Introduction

What are AI agents?
AI agents are autonomous systems powered by large language models (LLMs) that, given high-level instructions, can plan, use tools, carry out processing steps, and take actions to achieve specific goals. These agents leverage advanced natural language processing capabilities to understand and execute complex tasks efficiently and can even collaborate with each other to achieve more sophisticated outcomes.
Our Agents API allows developers to build such agents, leveraging multiple features such as:
- Multiple mutlimodal models available, text and vision models.
- Persistent state across conversations.
- Ability to have conversations with base models, a single agent, and multiple agents.
- Built-in connector tools for code execution, web search, image generation and document library out of the box.
- Handoff capability to use different agents as part of a workflow, allowing agents to call other agents.
- Features supported via our chat completions endpoint are also supported, such as:
- Structured Outputs
- Document Understanding
- Tool Usage
- Citations
More Information
- Agents Basics: Basic explanations and code snippets around our Agents API.
- Connectors: Make your tools accessible directly to any Agents.
- Websearch: In-depth explanation of our web search built-in connector tool.
- Code Interpreter: In-depth explanation of our code interpreter for code execution built-in connector tool.
- Image Generation: In-depth explanation of our image generation built-in connector tool.

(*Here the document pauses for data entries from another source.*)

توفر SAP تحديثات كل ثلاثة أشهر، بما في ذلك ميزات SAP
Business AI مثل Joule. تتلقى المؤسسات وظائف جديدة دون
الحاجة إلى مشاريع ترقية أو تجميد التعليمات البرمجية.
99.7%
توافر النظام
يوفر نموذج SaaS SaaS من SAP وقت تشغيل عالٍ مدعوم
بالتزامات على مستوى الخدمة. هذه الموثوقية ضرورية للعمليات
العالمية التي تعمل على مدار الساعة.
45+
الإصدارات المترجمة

- Document Library (Beta): A RAG built-in connector enabling Agents to access a library of documents.
- MCP: How to use MCP (Model Context Protocol) servers with Agents.
- Function Calling: How to use Function calling with Agents.
- Handoffs: Relay tasks and use other agents as tools in agentic workflows.
Cookbooks
For more information and guides on how to use our Agents, we have the following cookbooks:
FAQ
-
Which models are supported?
Currently, only
mistral-medium-latest
andmistral-large-latest
are supported, but we will soon enable it for more models.